# BRIEF:
Do any lines in the data below contain "conquista"? If so, copy every one of them.

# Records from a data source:
◆ ◆ ◆ ◆ ◆
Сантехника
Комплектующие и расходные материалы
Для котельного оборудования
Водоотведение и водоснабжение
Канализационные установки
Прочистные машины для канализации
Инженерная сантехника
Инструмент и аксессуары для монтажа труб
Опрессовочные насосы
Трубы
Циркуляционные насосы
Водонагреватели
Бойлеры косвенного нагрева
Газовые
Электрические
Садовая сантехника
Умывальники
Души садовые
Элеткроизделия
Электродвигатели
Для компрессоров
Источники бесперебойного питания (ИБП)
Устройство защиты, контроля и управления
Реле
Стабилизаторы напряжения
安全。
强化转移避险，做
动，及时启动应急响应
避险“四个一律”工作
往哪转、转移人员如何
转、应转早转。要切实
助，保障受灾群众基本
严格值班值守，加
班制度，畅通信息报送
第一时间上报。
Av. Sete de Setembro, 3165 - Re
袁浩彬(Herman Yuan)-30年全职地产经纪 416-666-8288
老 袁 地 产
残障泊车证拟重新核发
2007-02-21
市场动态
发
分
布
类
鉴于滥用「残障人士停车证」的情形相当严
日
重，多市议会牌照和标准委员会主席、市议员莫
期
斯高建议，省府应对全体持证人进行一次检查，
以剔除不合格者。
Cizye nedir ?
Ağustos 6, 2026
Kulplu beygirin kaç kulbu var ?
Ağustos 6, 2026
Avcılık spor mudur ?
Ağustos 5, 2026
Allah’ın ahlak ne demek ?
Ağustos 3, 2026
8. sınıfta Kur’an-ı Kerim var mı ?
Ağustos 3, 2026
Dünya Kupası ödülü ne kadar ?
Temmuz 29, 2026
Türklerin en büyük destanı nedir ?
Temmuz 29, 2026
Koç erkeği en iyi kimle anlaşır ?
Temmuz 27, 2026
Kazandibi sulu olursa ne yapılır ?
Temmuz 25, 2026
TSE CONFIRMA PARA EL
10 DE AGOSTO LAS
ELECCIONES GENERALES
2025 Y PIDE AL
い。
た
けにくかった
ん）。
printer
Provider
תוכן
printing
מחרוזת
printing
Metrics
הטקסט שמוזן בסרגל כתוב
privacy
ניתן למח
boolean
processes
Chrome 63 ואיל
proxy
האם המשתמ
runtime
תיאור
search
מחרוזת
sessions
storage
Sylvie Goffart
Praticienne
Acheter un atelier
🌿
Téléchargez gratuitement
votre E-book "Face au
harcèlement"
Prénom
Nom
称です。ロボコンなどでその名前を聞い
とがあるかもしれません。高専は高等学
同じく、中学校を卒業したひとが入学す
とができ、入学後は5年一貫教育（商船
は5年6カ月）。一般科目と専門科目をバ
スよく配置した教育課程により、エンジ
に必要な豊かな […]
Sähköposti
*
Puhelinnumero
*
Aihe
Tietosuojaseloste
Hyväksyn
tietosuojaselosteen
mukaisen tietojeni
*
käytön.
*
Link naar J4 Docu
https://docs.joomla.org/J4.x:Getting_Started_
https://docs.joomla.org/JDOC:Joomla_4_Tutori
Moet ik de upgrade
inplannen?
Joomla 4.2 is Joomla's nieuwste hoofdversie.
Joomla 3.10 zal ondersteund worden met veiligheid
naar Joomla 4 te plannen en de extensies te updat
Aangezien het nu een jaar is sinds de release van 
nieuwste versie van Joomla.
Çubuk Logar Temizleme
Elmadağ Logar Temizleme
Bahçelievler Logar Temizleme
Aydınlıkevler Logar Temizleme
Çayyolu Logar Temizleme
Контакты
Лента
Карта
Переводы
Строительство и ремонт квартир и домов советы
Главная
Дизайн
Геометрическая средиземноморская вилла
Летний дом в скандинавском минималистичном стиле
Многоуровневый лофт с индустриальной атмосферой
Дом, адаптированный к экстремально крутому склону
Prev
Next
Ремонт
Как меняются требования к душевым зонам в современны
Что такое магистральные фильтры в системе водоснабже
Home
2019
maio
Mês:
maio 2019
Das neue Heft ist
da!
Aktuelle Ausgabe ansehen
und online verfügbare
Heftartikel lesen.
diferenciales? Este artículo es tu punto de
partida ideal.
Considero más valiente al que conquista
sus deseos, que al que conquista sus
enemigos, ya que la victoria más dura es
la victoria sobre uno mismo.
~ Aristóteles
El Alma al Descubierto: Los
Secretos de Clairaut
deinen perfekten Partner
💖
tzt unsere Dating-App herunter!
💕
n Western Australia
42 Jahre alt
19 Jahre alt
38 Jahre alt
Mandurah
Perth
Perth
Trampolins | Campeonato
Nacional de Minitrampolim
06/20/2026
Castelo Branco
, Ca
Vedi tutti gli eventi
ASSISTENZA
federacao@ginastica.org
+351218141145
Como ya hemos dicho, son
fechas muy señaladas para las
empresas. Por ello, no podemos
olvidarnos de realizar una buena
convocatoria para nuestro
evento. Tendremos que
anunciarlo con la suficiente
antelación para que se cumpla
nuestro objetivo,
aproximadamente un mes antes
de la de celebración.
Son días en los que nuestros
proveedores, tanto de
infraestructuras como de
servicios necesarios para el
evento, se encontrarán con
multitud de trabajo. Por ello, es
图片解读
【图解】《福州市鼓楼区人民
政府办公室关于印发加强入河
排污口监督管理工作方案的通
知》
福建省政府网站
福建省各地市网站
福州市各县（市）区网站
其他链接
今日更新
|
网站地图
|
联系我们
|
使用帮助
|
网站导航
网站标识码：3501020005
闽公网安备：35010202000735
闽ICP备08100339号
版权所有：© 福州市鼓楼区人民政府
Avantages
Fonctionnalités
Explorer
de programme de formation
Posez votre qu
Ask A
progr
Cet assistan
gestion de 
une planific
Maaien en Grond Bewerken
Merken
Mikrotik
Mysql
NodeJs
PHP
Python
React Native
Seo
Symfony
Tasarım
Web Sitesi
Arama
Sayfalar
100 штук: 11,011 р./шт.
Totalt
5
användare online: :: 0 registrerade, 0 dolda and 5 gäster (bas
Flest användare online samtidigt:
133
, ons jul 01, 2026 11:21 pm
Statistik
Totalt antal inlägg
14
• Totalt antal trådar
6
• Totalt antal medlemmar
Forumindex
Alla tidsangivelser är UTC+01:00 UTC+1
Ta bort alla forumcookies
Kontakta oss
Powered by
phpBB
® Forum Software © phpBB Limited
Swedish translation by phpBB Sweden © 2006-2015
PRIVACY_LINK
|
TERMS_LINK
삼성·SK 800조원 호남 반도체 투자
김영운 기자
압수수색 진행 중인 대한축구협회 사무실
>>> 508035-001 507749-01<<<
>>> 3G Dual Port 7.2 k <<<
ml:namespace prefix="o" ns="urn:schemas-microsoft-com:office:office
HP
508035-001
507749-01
◆ ◆ ◆ ◆ ◆
# SOLUTION FOR THIS PROBLEM:
Considero más valiente al que conquista
sus deseos, que al que conquista sus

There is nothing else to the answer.